World War One munitions worker, awarded OBE for bravery

Euphemia Culbert Cunningham OBE BEM (later Baxter; 1892 – 2 August 1989) was a World War One munitions worker at HM Factory, Gretna, who was the first person from Edinburgh to be awarded a Medal of the Order of the British Empire for her bravery in rescuing injured workers, during an explosion in the cordite factory.

== Life ==
Euphemia Cunningham was born in Edinburgh in 1892, and had four brothers. Her father was a Gordon Highlander. She worked in a printing factory in Edinburgh, but in October 1915, as three of her brothers had died in World War I, she chose to join the 11,000 women involved in secret war work at the munitions factory in Gretna. The Gretna Girls was a collective nickname given to women munition workers at HM Factory Gretna in World War I.

Her role in the factory was in the nitroglycerin section, which involved mixing dangerous chemicals nitric acid, sulphuric acid and glycerine with nitro-cotton to make cordite. Within a few months, she was made forewoman of her section. She worked there until the factory closed in 1919.

== Factory explosion ==
In March 1917, there was an evacuation of workers, as an explosion risk was identified at the factory, but not all people could be accounted for and Cunningham promptly returned to search for missing women, despite the danger of explosion. She found and assisted a group to leave, just moments before a sudden explosion which killed one worker and injured nine others.

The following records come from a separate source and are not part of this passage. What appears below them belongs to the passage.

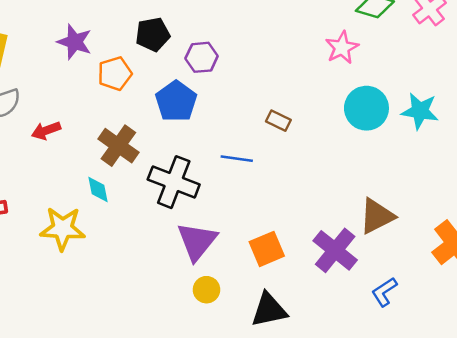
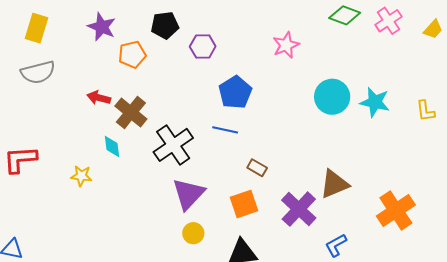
pink star: (342, 48) -> (286, 45), moved
blue pentagon: (176, 101) -> (235, 92), moved
brown rectangle: (278, 121) -> (257, 168), moved
red arrow: (46, 131) -> (99, 98), moved, turned 30
black cross: (174, 182) -> (173, 145), turned 30
yellow star: (63, 229) -> (81, 176), size x0.6

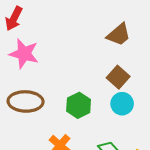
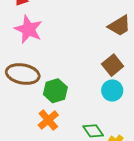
green hexagon: (79, 105) -> (55, 91), moved

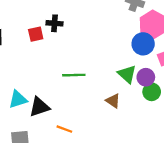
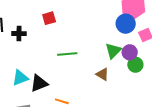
black cross: (54, 23) -> (19, 34), moved
red square: (36, 34) -> (49, 18), moved
green triangle: (127, 74) -> (113, 51), turned 36

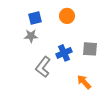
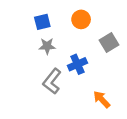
gray star: (31, 36) -> (47, 46), moved
gray square: (90, 49) -> (109, 42), moved, turned -35

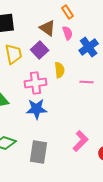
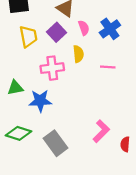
pink semicircle: (68, 33) -> (84, 28), moved
blue star: (37, 109) -> (40, 101), moved
gray rectangle: (39, 152) -> (56, 143), turned -45

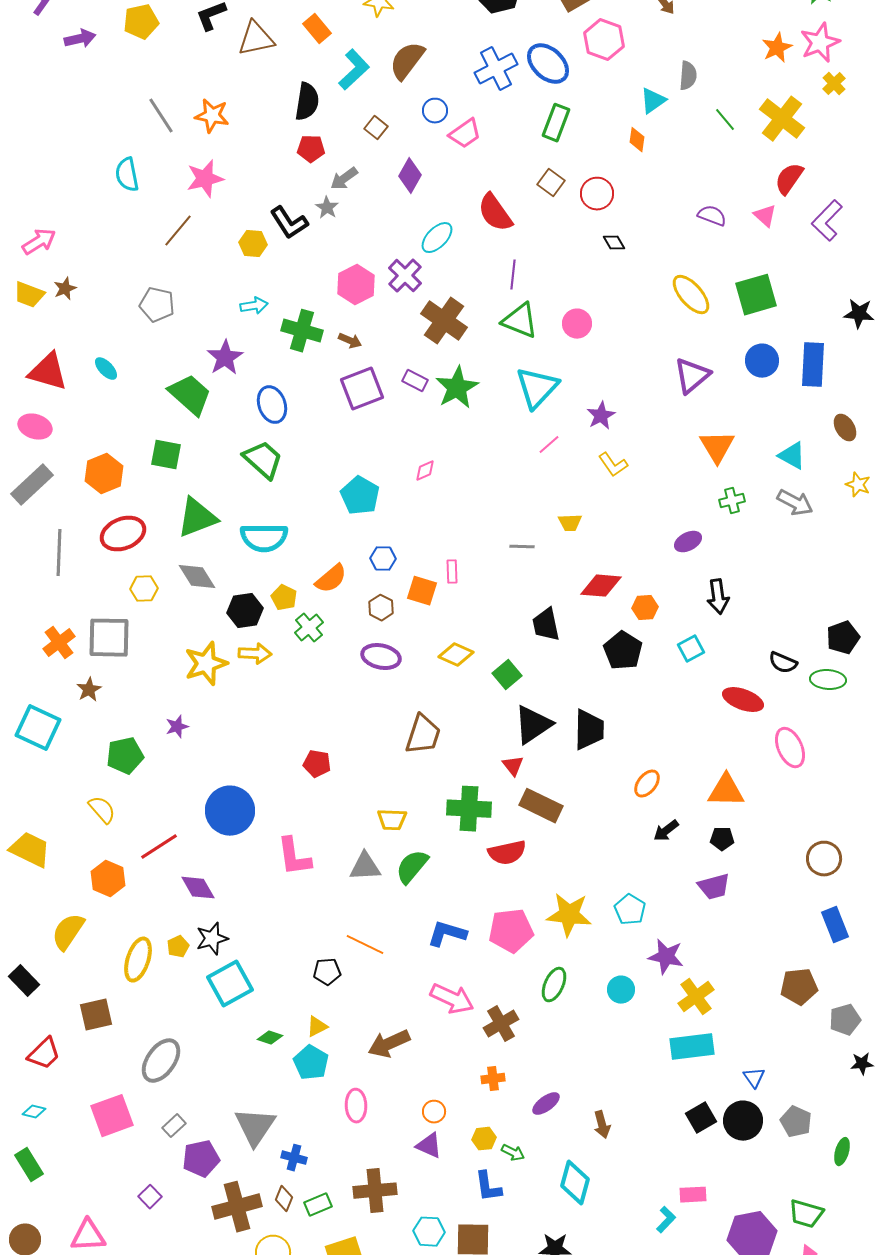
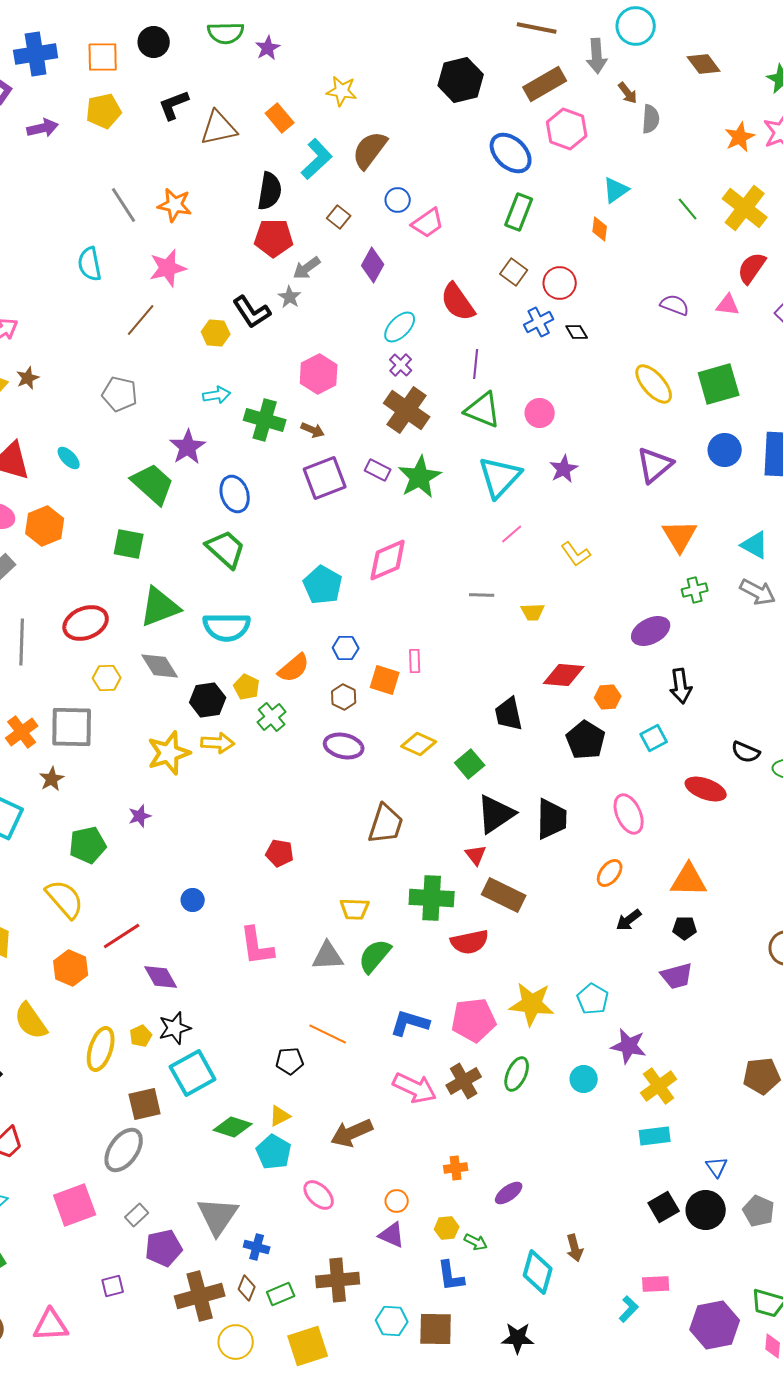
blue cross: (496, 69) -> (539, 322), moved, size x0.7
gray semicircle: (688, 76) -> (651, 119), moved
red pentagon: (311, 149) -> (274, 238), size x1.4
pink triangle: (765, 216) -> (728, 305), turned -35
purple cross: (405, 276) -> (401, 365), moved, size x0.7
purple star: (601, 416) -> (564, 469), moved
pink diamond: (425, 471) -> (388, 560), size x2.0
orange hexagon: (104, 474) -> (45, 526), moved
purple ellipse: (688, 542) -> (651, 631), size x1.4
gray line: (522, 547) -> (482, 595), moved
pink ellipse: (790, 748) -> (629, 814), moved
yellow semicircle: (102, 810) -> (65, 899), size x1.4
blue circle: (230, 811) -> (193, 900), size x0.5
yellow semicircle: (68, 932) -> (31, 1021), turned -69
brown square: (96, 1015) -> (145, 1104), moved
brown cross: (501, 1024) -> (464, 1081), moved
green diamond: (270, 1038) -> (233, 1127), size x1.5
cyan rectangle: (692, 1047) -> (655, 1136), size x0.7
pink ellipse: (356, 1106) -> (319, 1195), turned -44
brown arrow: (602, 1125) -> (575, 1248), moved
purple square: (150, 1197) -> (113, 1286), turned 30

Her action was recognised in the award of the British Empire Medal (an honour later elevated to the OBE). She was given the medal in a ceremony in April 1918, by the Lord Provost of Edinburgh, as the first recipient in Edinburgh to have this honour. The ceremony took place in the afternoon of Tuesday 2 April in the Edinburgh Council Chamber, in the presence of a number of magistrates and other dignitaries. The medal was awarded "for courage and high example in continuing her duties immediately after a severe explosion."

== Personal life ==
Cunningham married Thomas Baxter of Annan in Edinburgh in 1921, and the pair emigrated to New Zealand in 1924. They lived in Auckland at first, moving to Wellington in 1930.

Euphemia Baxter died on 2 August 1989. She and her husband are both buried in the Karori Cemetery.

== Image ==
The Devil's Porridge Museum has an image of Cunningham with her medal.